If you’re running in a full JEE container and using a DataSource that supports XA transactions (some do, some don’t), you’re in luck:

    <bean id="consumer.messagerListener" 
            class="net.jakubkorab.amq.DBAwareMessageListener" >
        <!-- listener uses a JdbcTemplate with a DataSource defined elsewhere -->
        <property name="dataSource" ref="xa.dataSource" />
    </bean>

    <!-- use the XA-specific version of the connection factory -->
    <bean id="amq.connectionFactory" 
            class="org.apache.activemq.ActiveMQXAConnectionFactory" 
            depends-on="my-broker">
        <property name="brokerURL" 
                value="tcp://localhost:61616?jms.redeliveryPolicy.maximumRedeliveries=1" />
    </bean>

    <bean id="jta.transactionManager" 
            class="org.springframework.transaction.jta.JtaTransactionManager" 
            depends-on="my-broker"/>

    <bean id="consumer.jmsContainer" 
            class="org.springframework.jms.listener.DefaultMessageListenerContainer">
        <property name="connectionFactory" ref="consumer.connectionFactory" />
        <property name="destinationName" value="sample.messages" />
        <property name="messageListener" ref="consumer.messagerListener" />
        <!-- change the transaction manager reference -->
        <property name="transactionManager" ref="jta.transactionManager" />
        <!-- 
            now tell the broker that it's involved in a transaction; this has the same effect
            as creating a transacted session using the JMS API
        -->
        <property name="sessionTransacted" value="true" />
    </bean>

The JtaTransactionManager will pick up and manage transactional resources using the JTA implementation from the server. However, you need a full JEE server for this. Tomcat for example, does not come with JTA. Neither for that matter will JUnit, which makes testing your transaction config problematic. In these cases, you need to make use of an external JTA implementation, such as Atomikos or JTOM.

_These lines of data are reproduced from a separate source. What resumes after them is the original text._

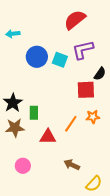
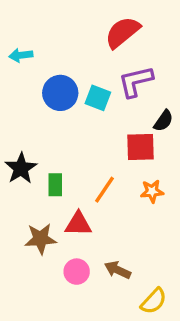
orange line: (71, 124) -> (104, 190), moved
brown star: (15, 128) -> (41, 239), moved
pink circle: (23, 166) -> (77, 272), moved

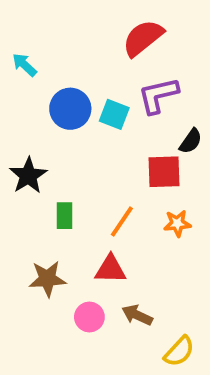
cyan arrow: (21, 55) -> (24, 65), turned 50
black star: (21, 168) -> (28, 176), moved
red triangle: (78, 224) -> (110, 269), moved

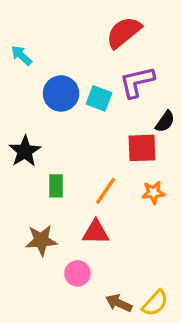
brown arrow: (137, 315) -> (119, 303), moved

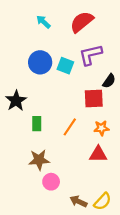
cyan arrow: (21, 55) -> (43, 22), moved
red triangle: (96, 232) -> (98, 154), moved
brown star: (41, 240) -> (39, 160), moved

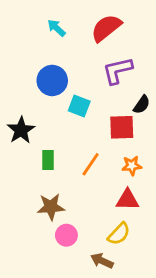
cyan square: (65, 66) -> (79, 106), moved
yellow semicircle: (103, 201) -> (119, 234), moved

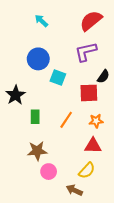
red semicircle: (106, 28) -> (91, 21), moved

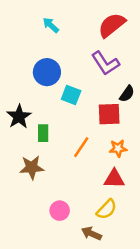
purple L-shape: (86, 52) -> (105, 63), turned -110
green rectangle: (35, 117) -> (43, 133), moved
brown star: (37, 151) -> (32, 167), moved

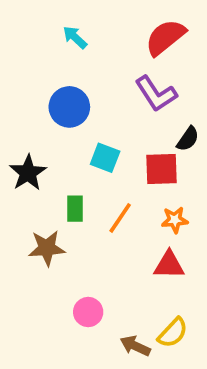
cyan square: (71, 95) -> (105, 158), moved
green rectangle: (43, 133) -> (75, 209), moved
yellow semicircle: (107, 209) -> (173, 333), moved

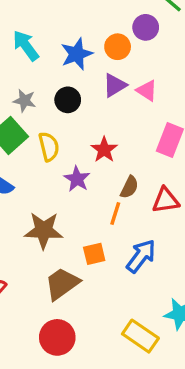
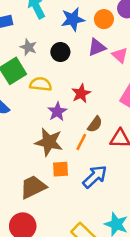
yellow semicircle: (49, 147) -> (41, 84), turned -80
brown star: (44, 230) -> (49, 142), moved

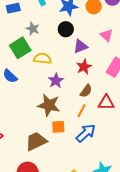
purple triangle: (97, 47) -> (80, 46), moved
black circle: (60, 52) -> (66, 29), moved
red star: (81, 93) -> (84, 67), moved
orange line: (81, 142) -> (82, 111), moved

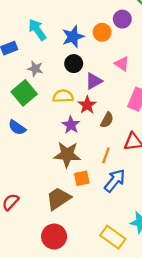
yellow semicircle: (42, 59) -> (63, 96), moved
red star: (84, 67) -> (87, 105), moved
brown semicircle: (86, 91) -> (107, 120), moved

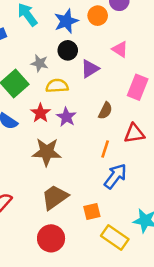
gray star: (35, 69) -> (40, 63), moved
red star: (87, 105) -> (40, 113), moved
brown star: (67, 155) -> (47, 152), moved
orange square: (82, 178) -> (92, 212), moved

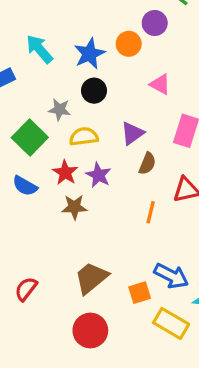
purple triangle: (90, 69) -> (132, 133), moved
brown star: (47, 152) -> (74, 207), moved, size x0.7
blue arrow: (115, 176) -> (171, 276), moved, turned 84

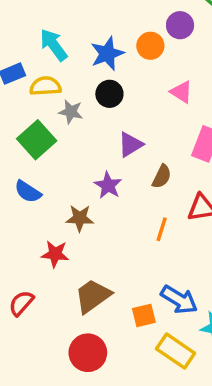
purple triangle: (132, 133) -> (130, 144), moved
yellow semicircle: (84, 137) -> (45, 86), moved
red star: (65, 173) -> (55, 254), moved, turned -30

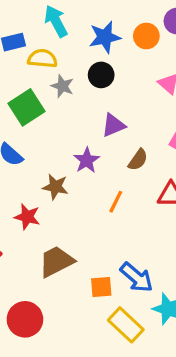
orange line: (162, 229) -> (116, 202), moved
red circle: (88, 353) -> (25, 319), moved

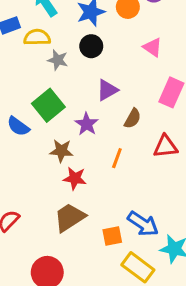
green square: (26, 107) -> (48, 105), moved
red star: (27, 217) -> (75, 178), moved

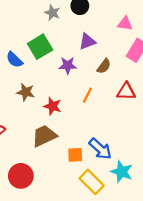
pink triangle: (152, 47) -> (125, 24), moved, turned -35
purple star: (87, 124) -> (68, 65), turned 30
brown star: (61, 151) -> (26, 92), moved

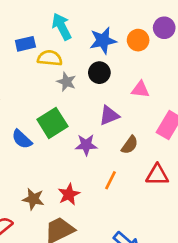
pink triangle: (125, 24) -> (140, 89), moved
brown star: (26, 92) -> (33, 199), moved
red star: (53, 106) -> (69, 194), turned 30

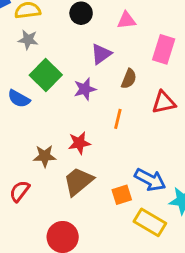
gray star: (66, 82) -> (28, 40), moved
red star: (69, 194) -> (79, 143), turned 30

Atomikos’ approach to transaction management outside of the server is to place their own wrappers around your resource definitions. Their transaction manager will then scan the Spring ApplicationContext to find these. To set it up takes a final step:

    <!-- implementation-specific wrapper used by the transaction manager -->
    <bean id="xa.connectionFactory" class="com.atomikos.jms.AtomikosConnectionFactoryBean">
        <property name="uniqueResourceName" value="amq1" />
        <property name="xaConnectionFactory" ref="amq.connectionFactory" />
    </bean>

    <bean id="jta.transactionManager" 
            class="org.springframework.transaction.jta.JtaTransactionManager">
        <property name="transactionManager">
            <bean class="com.atomikos.icatch.jta.UserTransactionManager" 
                    init-method="init" 
                    destroy-method="close">
                <property name="forceShutdown" value="false" />
            </bean>
        </property>
        <property name="userTransaction">
            <bean class="com.atomikos.icatch.jta.UserTransactionImp">
                <property name="transactionTimeout" value="300" />
            </bean>
        </property>
    </bean>

The JtaTransactionManager is configured to use an external underlying TransactionManager implementation, and wrappers are provided around the resources.

Assuming interaction with an HSQLDB instance, which doesn’t support XA transactions, you would add a further:

    <!-- HSQLDB is not XA compatible so we wrap that using a special Atomikos NonXA to XA DataSource -->
    <bean id="xa.dataSource" class="com.atomikos.jdbc.nonxa.AtomikosNonXADataSourceBean">
        <property name="uniqueResourceName" value="hsqldb" />
        <property name="driverClassName" value="org.hsqldb.jdbcDriver" />
        <property name="url" value="jdbc:hsqldb:mem:myTestDb" />
        <property name="user" value="sa" />
        <property name="password" value="" />
        <property name="poolSize" value="3" />
    </bean>

When using a database that supports XA, you would use a com.atomikos.jdbc.AtomikosDataSourceBean instead.

The above should get you going, but remember that it’s important with any kind of transactional config to test that it actually works.